Ada gumpalan yang sepertinya baru saja tertelan ketika kudengar nama belakangku
disebut.
“Mr.
Morrey, silahkan”
Jim
Morrey, tidak ada yang tidak mengenal dia. Tubuhnya yang atletis seperti simbol
bahwa dia pantas jadi kapten tim basket. Wajahnya? tidak ada gadis yang
meragukan itu. Putih, dengan rahang kokoh serta sepasang mata biru yang
memikat. Aku juga mengaguminya, sangat. Ini juga membuktikan aku masih bisa
dibilang remaja normal. Jim tampak santai.
“Selamat
pagi semua” Senyumnya merekah, memamerkan gigi-giginya yang putih. Kulihat
beberapa gadis berbisik-bisik.
“Topik
saya kali ini adalah…..”Aku menahan nafas. Bagaimana bisa dia melakukannya
sesempurna itu. Penjelasannya mengalir seperti peluru, penuh kepastian. Di
beberapa sesi dia menampilkan gambar tentang …diikuti beberapa instruksi dan
pertanyaan. Aku merasakan kursiku tidak nyaman lagi. Jantungku berdebar lebih
kencang dan jari-jariku seperti bergerak sendiri meremas-remas tangan satu dan
yang lainnya. Tepuk tangan riuh menandakan suksesnya presentasi Jim. “Tenang,
kau pasti bisa melakukannya” aku berbisik dalam hati. Mr. Tim melorotkan
kacamatanya dan menatapku.
“Ms.
Sadler?”
Aku
seperti terkena setrum, tersengat dan langsung berdiri.
“Ya,
tentu Sir” kurasakan jantungku seperti berlari saat aku melangkah menuju meja
di depan kelas. Nafasku juga mulai keluar masuk seenaknya.
“Selamat
pagi semua” akhirnya itu terucap juga.
“Topik
saya kali ini adalah ………………………………..” ku sadari wajah-wajah itu begitu fokus
padaku, dan gerombolan Daisy mulai memperlihatkan sikap mengusik. Aku benci
jadi pusat perhatian dan ini membuat semuanya jadi menegangkan bagiku.
“Akan
saya awali dengan penjelasan tentang masing-masing proses perubahan tersebut. Yang
pertama , evaporasi. Untuk ini saya memiliki sebuah bagan. “ Aku menarik nafas panjang kemudian menatap tumpukan kecil
kertas-kertas yang sudah kupersiapkan.

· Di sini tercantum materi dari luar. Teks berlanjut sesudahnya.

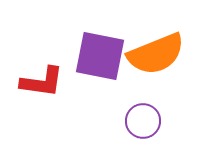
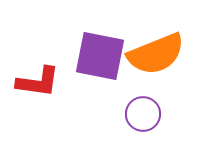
red L-shape: moved 4 px left
purple circle: moved 7 px up
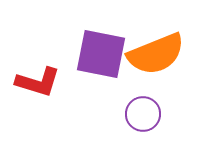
purple square: moved 1 px right, 2 px up
red L-shape: rotated 9 degrees clockwise
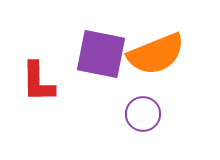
red L-shape: rotated 72 degrees clockwise
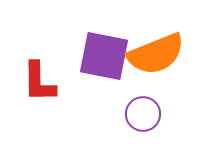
purple square: moved 3 px right, 2 px down
red L-shape: moved 1 px right
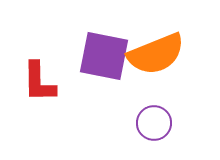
purple circle: moved 11 px right, 9 px down
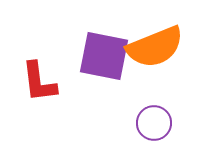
orange semicircle: moved 1 px left, 7 px up
red L-shape: rotated 6 degrees counterclockwise
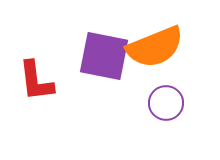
red L-shape: moved 3 px left, 1 px up
purple circle: moved 12 px right, 20 px up
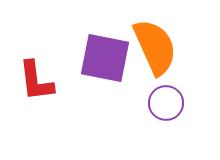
orange semicircle: rotated 92 degrees counterclockwise
purple square: moved 1 px right, 2 px down
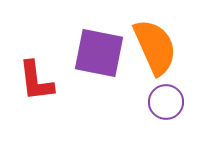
purple square: moved 6 px left, 5 px up
purple circle: moved 1 px up
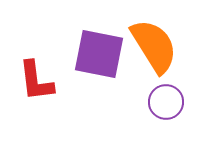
orange semicircle: moved 1 px left, 1 px up; rotated 8 degrees counterclockwise
purple square: moved 1 px down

Ku periksa tiap lembaran itu mencari
bagan yang kumaksud, tapi betapa paniknya aku ketika tidak kutemukan lembaran
yang ku cari. Tanganku mulai basah. Apa iya aku meninggalkannya di rumah karena
terburu-buru. Tidak mungkin, aku yakin sudah menatanya sejak semalam sehingga
tata letaknyapun sudah beraturan dan tidak akan meninggalkan masalah jika aku
mengambilnya terburu-burupun. Mataku tiba-tiba terasa panas dan tanganku tidak
hanya dingin tapi juga mulai gemetar. Ku ambil sebuah lembaran tanpa garis
dengan hanya bercoretkan satu kata dengan tinta merah berhuruf kapital: “LOSER!”.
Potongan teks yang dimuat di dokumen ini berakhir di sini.